Section 2: Procedure

Use your molecular model kit to construct a three-dimensional model of each molecule in this experiment.

The following is a quick guide to using your molecular model kit:

Each colored center corresponds to a specific atom.
Refer to the color key provided in the kit, but generally the color scheme is as follows:

Black is for Carbon

White is for Hydrogen

Red is for Oxygen

Blue is for Nitrogen

Green/Orange/Purple is for a halogen

Yellow is for sulfur

Use the medium length gray links for single bonds.
Use the short white links for lone pairs.

Use the flexible long gray links for making double or triple bonds.

Part 1: Alkanes

Construct a model and sketch a 3-D representation for methane (CH₄). Complete the worksheet below (starting in Section 3) by writing the complete structural formula and the condensed structural formula for methane.

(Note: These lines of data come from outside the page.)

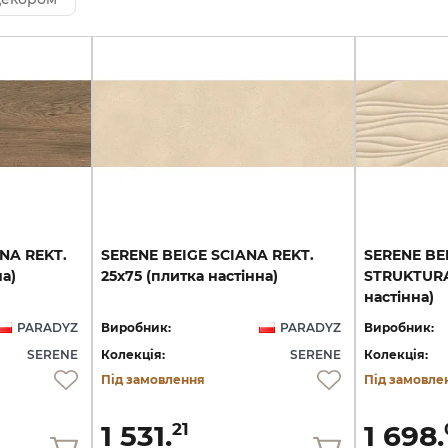
ANA
REKT.
SERENE
BEIGE
SCIANA
REKT.
SERENE BE
на)
25х75
(плитка
настінна)
STRUKTURA 
настінна)
PARADYZ
Виробник:
PARADYZ
Виробник:
SERENE
Колекція:
SERENE
Колекція:
Під замовлення
Під замовле
1 531.
1 698.
21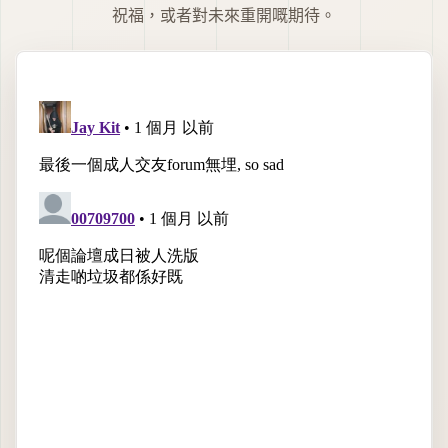
祝福，或者對未來重開嘅期待。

Repeat step 2 for ethane and propane. Notice that all the bond angles are equivalent for each molecule. From the Valence Shell Electron Pair Repulsion (VSEPR) model, the bond angle for all carbon atoms is predicted to be 109.5o and the geometry is tetrahedral.

Repeat step 2 for butane. Notice that in the 3-D structure, the carbons are not actually arranged in a straight line.

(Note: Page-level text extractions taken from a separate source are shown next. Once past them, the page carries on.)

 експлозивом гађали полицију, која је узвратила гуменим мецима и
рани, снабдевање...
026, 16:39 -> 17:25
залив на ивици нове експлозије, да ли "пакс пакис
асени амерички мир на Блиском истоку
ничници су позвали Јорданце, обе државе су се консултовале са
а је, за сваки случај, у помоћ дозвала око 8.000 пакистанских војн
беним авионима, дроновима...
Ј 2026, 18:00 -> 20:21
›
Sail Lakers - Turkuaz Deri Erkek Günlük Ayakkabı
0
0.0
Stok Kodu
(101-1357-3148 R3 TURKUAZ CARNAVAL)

Using your model for butane, rotate the bonds and twist the molecule. There is free rotation around single bonds, so molecules are constantly twisting, rotating, and changing their conformation. It is important to understand that this type of motion is happening constantly in any given molecule. By looking at the following structures, you should be able to recognize that they are equivalent and represent the same molecule. They are NOT isomers of each other!

Construct a model for isobutane. (The IUPAC name for isobutane is 2-methylpropane.) Compare this with your model for butane from step 5. Note that butane and isobutane cannot be interconverted without breaking the bonds. Thus, they represent distinct molecules with different properties. Draw the complete structural formula and the condensed structural formula for isobutane in the worksheet below.

Locate the chemistry handbook in the lab. Look up the molar mass, melting point, boiling point, and density for butane and for isobutane (which might be listed as 2-methylpropane). Record the data in the worksheet below.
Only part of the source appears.